Let me digress a little. In a book published for last year’s exhibition of conceptual art The Quick and the Dead that Peter Eleey curated for the Walker Art Centre in Minneapolis, he interviews the cognitive neuroscientist Olaf Blanke about the human sense of bodily location, and outer body experiences such as autoscopy (seeing yourself). In this conversation they discuss works like Magritte’s famous painting La reproduction interdite (1937),  and also Bruce Nauman’s video installation Live–taped video corridor (1970) where the viewer sees themselves moving down a long narrow space.

Blanke then talks about an experiment using virtual reality technology where the subjects are stroked on the back with a paintbrush while witnessing it happening to an avatar, a projected image of themselves two metres in front of where they are standing. When asked where they were bodily located they said a foot in front. The visual stimuli overruled the touch stimuli and the usually dominant proprioceptive (intuitive body location) and vestibular (internal balancing) senses.

This experiment seems to tell us about the power of the visual and also (in the case of Lye) the visual imagination: that the body’s sense of self-location is not as fixed as we might have thought – whether viewing itself or (as in Lyelike empathy) seemingly entering something else that moves. And perhaps Lye’s claimed hyper-intense empathy was something like the synaesthesia experienced by Kandinsky and others, a very unusual ability that certain artists possess.

Horrocks’ book is very good, methodically going through the main thematic threads of Lye’s working methods such as the importance of images from the deeply intuitive ‘old brain’, the process of carefully selecting specific patterns of movement, or his refusal to separate brain from body - and elaborating on them with great precision.

In book’s final chapter, Horrocks tells his readers the history and purpose of the organisation that posthumously creates Lye’s work and which promotes it internationally – the Len Lye Foundation. He explains its aims in carrying out a programme of preserving, restoring and constructing Lye works. He even sets out some of the issues raised by Lye Foundation critics – such as the view that a dead artist cannot maintain the same close scrutiny and quality control over their work as when alive, even when that posthumous task is delegated to admirers and close friends. Various key individuals in the work’s production like John Matthews, Evan Webb and Tyler Cann are all introduced, the crucial roles they play carefully explained.

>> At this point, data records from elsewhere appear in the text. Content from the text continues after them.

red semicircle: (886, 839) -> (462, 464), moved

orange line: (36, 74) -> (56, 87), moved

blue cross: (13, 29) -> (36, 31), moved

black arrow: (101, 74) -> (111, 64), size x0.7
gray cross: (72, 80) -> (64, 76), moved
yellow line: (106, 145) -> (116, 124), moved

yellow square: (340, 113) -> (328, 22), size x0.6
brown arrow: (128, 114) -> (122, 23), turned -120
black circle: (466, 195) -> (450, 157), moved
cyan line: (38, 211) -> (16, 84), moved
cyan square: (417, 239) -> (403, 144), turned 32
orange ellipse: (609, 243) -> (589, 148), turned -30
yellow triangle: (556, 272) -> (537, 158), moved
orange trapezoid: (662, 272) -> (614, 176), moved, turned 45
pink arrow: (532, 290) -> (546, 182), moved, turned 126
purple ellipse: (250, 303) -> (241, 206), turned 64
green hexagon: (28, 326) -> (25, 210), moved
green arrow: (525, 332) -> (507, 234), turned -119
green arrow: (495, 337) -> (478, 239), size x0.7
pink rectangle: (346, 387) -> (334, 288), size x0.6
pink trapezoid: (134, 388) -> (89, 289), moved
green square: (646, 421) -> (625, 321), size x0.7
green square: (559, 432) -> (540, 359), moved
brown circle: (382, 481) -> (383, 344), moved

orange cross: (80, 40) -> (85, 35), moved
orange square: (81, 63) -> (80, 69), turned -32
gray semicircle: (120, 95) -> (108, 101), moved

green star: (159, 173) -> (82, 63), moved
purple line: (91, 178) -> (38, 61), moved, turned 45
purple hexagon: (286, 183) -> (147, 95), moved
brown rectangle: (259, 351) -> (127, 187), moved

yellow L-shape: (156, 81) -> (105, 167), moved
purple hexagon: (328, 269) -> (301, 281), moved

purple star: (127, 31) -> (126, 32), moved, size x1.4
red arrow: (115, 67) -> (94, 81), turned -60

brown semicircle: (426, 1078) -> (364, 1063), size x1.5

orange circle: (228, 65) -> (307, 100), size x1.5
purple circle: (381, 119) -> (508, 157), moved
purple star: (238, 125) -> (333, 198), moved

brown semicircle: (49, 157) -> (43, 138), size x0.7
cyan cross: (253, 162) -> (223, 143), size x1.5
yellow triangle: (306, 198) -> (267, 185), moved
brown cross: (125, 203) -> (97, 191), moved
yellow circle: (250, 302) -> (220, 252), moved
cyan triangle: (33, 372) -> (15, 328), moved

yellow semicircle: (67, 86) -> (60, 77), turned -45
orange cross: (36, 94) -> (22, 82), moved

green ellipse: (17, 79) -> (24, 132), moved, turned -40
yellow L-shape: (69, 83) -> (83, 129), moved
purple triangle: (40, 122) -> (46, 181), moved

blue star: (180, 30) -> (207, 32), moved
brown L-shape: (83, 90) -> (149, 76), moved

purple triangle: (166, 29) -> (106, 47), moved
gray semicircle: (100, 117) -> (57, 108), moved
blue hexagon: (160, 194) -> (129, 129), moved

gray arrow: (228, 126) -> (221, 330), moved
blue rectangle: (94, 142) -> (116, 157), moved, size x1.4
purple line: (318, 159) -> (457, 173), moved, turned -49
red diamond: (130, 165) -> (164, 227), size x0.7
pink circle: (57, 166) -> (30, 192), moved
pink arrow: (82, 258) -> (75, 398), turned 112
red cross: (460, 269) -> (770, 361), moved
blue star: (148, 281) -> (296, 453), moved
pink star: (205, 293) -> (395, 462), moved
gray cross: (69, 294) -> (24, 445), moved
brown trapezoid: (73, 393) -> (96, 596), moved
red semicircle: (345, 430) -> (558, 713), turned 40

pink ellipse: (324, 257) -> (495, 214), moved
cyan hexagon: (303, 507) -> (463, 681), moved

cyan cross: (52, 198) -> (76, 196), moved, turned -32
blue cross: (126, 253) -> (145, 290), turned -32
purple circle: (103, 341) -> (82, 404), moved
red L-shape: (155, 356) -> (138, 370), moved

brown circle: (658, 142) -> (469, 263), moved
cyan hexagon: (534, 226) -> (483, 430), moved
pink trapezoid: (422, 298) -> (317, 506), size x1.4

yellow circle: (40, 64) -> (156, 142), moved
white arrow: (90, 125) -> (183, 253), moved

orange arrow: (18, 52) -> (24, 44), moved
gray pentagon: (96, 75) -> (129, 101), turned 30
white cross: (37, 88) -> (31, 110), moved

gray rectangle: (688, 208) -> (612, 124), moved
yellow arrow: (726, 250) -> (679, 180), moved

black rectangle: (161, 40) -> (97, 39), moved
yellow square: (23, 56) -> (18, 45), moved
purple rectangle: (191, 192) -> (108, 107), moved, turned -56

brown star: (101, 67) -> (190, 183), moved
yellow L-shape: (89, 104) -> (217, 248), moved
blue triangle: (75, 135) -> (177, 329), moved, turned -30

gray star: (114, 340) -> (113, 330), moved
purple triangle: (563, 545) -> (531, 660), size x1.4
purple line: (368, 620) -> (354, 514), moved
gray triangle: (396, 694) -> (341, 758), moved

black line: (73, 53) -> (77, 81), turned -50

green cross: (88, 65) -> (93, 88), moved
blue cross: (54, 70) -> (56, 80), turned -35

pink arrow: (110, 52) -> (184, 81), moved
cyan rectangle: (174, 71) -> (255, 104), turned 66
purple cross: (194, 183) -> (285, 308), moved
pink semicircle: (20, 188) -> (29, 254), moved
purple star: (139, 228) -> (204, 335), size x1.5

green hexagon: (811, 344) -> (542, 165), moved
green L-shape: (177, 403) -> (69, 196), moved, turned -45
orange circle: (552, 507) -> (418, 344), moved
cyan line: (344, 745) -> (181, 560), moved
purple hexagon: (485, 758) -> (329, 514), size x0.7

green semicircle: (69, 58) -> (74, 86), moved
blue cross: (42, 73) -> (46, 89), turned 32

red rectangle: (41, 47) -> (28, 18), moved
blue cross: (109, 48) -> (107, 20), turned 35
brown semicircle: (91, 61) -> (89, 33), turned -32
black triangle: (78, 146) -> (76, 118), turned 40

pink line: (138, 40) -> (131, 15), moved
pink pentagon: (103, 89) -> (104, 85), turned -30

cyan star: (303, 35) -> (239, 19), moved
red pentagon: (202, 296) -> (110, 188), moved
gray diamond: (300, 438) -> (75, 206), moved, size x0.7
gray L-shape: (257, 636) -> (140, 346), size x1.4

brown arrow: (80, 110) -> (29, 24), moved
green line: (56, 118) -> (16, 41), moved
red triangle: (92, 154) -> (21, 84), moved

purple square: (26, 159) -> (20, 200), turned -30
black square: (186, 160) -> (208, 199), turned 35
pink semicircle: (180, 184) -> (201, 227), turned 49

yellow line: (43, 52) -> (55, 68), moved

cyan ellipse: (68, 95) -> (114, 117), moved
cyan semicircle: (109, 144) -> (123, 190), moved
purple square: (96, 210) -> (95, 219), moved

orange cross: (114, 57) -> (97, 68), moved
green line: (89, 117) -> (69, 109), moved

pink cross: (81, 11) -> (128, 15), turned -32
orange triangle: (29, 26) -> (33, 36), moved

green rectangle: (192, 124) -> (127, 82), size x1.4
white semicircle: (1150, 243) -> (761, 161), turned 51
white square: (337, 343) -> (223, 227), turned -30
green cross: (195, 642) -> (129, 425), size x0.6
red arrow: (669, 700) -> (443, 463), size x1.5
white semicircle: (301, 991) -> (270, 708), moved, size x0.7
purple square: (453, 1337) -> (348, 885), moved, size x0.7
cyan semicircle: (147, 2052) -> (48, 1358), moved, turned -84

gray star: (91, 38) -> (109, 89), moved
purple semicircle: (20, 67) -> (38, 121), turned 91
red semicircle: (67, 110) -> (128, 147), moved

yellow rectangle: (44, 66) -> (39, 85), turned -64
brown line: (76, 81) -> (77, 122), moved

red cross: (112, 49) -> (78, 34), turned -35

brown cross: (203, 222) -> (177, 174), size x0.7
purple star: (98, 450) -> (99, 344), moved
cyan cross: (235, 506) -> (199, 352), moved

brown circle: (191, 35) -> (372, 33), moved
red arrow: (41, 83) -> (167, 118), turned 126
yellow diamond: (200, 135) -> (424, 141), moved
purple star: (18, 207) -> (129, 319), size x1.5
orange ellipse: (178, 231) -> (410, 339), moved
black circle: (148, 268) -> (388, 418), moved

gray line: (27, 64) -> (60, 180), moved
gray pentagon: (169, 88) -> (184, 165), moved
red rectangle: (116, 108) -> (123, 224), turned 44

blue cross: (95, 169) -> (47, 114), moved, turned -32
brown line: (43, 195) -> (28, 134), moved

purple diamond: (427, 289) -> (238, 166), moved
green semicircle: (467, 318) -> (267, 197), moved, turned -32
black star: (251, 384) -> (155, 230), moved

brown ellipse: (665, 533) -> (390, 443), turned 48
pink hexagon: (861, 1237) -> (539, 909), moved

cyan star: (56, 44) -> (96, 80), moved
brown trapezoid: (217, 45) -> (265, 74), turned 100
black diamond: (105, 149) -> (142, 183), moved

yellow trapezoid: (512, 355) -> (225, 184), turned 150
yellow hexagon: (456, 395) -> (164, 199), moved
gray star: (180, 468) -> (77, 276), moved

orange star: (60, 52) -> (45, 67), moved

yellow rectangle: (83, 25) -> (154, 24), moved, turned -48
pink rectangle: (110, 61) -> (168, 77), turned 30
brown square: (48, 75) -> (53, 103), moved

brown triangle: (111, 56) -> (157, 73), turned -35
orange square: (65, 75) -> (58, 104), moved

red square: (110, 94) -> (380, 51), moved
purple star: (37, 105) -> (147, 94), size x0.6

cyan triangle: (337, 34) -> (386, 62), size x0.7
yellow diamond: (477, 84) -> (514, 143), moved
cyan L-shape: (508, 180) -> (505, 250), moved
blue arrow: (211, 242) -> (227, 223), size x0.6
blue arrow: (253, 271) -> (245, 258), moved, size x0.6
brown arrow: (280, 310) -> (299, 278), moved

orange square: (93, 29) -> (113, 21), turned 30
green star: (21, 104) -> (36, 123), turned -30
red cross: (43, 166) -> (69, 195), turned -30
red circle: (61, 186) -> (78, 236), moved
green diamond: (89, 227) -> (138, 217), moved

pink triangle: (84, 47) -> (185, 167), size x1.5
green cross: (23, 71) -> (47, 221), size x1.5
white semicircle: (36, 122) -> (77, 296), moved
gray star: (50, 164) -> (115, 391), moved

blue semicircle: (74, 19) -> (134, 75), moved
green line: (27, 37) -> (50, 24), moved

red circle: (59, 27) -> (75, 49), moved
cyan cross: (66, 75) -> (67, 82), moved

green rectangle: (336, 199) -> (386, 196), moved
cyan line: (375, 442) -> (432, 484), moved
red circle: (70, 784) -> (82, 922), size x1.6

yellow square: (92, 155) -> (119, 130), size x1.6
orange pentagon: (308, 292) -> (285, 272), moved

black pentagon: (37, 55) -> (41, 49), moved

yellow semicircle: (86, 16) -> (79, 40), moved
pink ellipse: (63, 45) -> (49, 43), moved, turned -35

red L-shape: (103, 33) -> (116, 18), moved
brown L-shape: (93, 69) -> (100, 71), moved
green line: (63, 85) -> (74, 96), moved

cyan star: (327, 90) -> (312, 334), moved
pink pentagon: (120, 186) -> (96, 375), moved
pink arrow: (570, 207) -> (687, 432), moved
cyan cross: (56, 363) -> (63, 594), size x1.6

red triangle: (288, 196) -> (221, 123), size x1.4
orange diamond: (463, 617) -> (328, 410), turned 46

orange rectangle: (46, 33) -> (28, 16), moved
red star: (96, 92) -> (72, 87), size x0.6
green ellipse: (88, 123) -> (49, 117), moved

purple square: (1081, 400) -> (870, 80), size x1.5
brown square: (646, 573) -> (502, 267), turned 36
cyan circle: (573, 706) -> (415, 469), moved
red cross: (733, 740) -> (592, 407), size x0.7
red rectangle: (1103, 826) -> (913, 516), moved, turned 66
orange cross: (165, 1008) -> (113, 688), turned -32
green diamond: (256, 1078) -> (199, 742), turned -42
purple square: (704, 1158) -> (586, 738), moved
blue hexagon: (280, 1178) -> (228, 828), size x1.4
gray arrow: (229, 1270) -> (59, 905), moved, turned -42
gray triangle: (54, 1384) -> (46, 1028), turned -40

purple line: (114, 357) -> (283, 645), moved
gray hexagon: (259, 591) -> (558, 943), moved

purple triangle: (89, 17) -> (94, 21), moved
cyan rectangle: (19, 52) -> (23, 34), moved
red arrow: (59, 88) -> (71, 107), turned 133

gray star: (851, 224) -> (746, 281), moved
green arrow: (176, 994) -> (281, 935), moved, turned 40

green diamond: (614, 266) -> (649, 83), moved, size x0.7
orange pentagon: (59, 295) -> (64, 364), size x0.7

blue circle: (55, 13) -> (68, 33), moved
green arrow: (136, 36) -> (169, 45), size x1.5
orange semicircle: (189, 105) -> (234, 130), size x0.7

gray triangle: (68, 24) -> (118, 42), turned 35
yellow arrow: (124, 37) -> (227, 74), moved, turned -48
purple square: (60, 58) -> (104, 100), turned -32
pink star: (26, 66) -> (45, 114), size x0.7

Horrocks is probably the most lucid ‘hardcore’ intellectual New Zealand’s art world has, an unusually outward looking writer with a constant clarity that never indicates any compromise of idea (no matter how complicated). He also has a huge knowledge of many seemingly disparate fields (within the arts and far beyond), accompanied always in his expression by a sense of his own excitement. The Lye biography was very very compact with snappy short chapters, and that resolute focus was part of its appeal. This book in comparison is less so, particularly at its end, for the Foundation chapter could have been a separate smaller publication. Nonetheless the longer more detailed discussions of Lye’s art are an immensely valuable absorbing read, and the interpretative richness of the work is such that Horrocks and his updated research will invariably not have had the last word.